JuliaPluto / Malt.jl

Simple multiprocessing for Julia
https://juliapluto.github.io/Malt.jl/
MIT License
47 stars 8 forks source link

BUG: MethodError: Cannot `convert` an object of type NotString to an object of type String #65

Closed schlichtanders closed 11 months ago

schlichtanders commented 11 months ago

I just run into a Malt bug. I cannot reproduce it, but luckily the bug is obvious once seen

(to get this stacktrace I had to do quite a lot...)

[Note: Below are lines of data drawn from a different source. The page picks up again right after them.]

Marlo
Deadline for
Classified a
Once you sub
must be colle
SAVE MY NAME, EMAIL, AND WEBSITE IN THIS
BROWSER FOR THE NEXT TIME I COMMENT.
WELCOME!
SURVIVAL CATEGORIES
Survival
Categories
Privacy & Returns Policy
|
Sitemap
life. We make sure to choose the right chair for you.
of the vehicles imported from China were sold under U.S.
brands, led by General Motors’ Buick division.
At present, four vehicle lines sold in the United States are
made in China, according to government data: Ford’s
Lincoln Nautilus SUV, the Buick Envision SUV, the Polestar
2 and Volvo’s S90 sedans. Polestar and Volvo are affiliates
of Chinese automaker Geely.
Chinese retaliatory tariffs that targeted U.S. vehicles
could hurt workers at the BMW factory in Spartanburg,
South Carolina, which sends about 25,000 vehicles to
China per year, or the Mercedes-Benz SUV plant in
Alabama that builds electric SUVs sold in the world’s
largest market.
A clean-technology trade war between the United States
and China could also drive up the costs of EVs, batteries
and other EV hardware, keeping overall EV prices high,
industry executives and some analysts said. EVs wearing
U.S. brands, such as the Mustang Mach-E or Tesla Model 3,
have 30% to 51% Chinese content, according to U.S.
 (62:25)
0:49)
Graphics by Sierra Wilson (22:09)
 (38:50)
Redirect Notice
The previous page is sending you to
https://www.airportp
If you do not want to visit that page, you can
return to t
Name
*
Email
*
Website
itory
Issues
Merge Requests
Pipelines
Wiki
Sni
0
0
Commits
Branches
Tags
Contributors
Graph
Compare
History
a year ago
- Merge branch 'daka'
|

MethodError: Cannot `convert` an object of type ArgumentError to an object of type String

Closest candidates are:
  convert(::Type{S}, !Matched::CategoricalArrays.CategoricalValue) where S<:Union{AbstractChar, AbstractString, Number}
   @ CategoricalArrays ~/.julia/packages/CategoricalArrays/0yLZN/src/value.jl:92
  convert(::Type{T}, !Matched::RCall.RObject{S}) where {T, S<:RCall.Sxp}
   @ RCall ~/.julia/packages/RCall/gOwEW/src/convert/base.jl:1
  convert(::Type{String}, !Matched::String)
   @ Base essentials.jl:298
  ...

Stacktrace:
  [1] Malt.RemoteException(worker::Malt.Worker, message::ArgumentError)
    @ Malt ~/.julia/packages/Malt/vfPGf/src/Malt.jl:31
  [2] unwrap_worker_result(worker::Malt.Worker, result::Malt.WorkerResult)
    @ Malt ~/.julia/packages/Malt/vfPGf/src/Malt.jl:50
  [3] _wait_for_response(worker::Malt.Worker, msg_id::UInt64)
    @ Malt ~/.julia/packages/Malt/vfPGf/src/Malt.jl:325
  [4] _send_receive
    @ ~/.julia/packages/Malt/vfPGf/src/Malt.jl:336 [inlined]
  [5] #remote_call_wait#43
    @ ~/.julia/packages/Malt/vfPGf/src/Malt.jl:422 [inlined]
  [6] remote_call_wait
    @ ~/.julia/packages/Malt/vfPGf/src/Malt.jl:421 [inlined]
  [7] remote_eval_wait
    @ ~/.julia/packages/Malt/vfPGf/src/Malt.jl:491 [inlined]
  [8] remote_eval_wait(w::Malt.Worker, expr::Expr)
    @ Malt ~/.julia/packages/Malt/vfPGf/src/Malt.jl:492
  [9] eval_format_fetch_in_workspace(session_notebook::Tuple{Pluto.ServerSession, Pluto.Notebook}, expr::Expr, cell_id::Base.UUID; ends_with_semicolon::Bool, function_wrapped_info::Nothing, forced_expr_id::Nothing, known_published_objects::Vector{String}, user_requested_run::Bool, capture_stdout::Bool)
    @ Pluto.WorkspaceManager ~/.julia/packages/Pluto/ifg58/src/evaluation/WorkspaceManager.jl:431
 [10] eval_format_fetch_in_workspace
    @ ~/.julia/packages/Pluto/ifg58/src/evaluation/WorkspaceManager.jl:406 [inlined]
 [11] run_single!(session_notebook::Tuple{Pluto.ServerSession, Pluto.Notebook}, cell::Pluto.Cell, reactive_node::Pluto.ReactiveNode, expr_cache::Pluto.ExprAnalysisCache; user_requested_run::Bool, capture_stdout::Bool)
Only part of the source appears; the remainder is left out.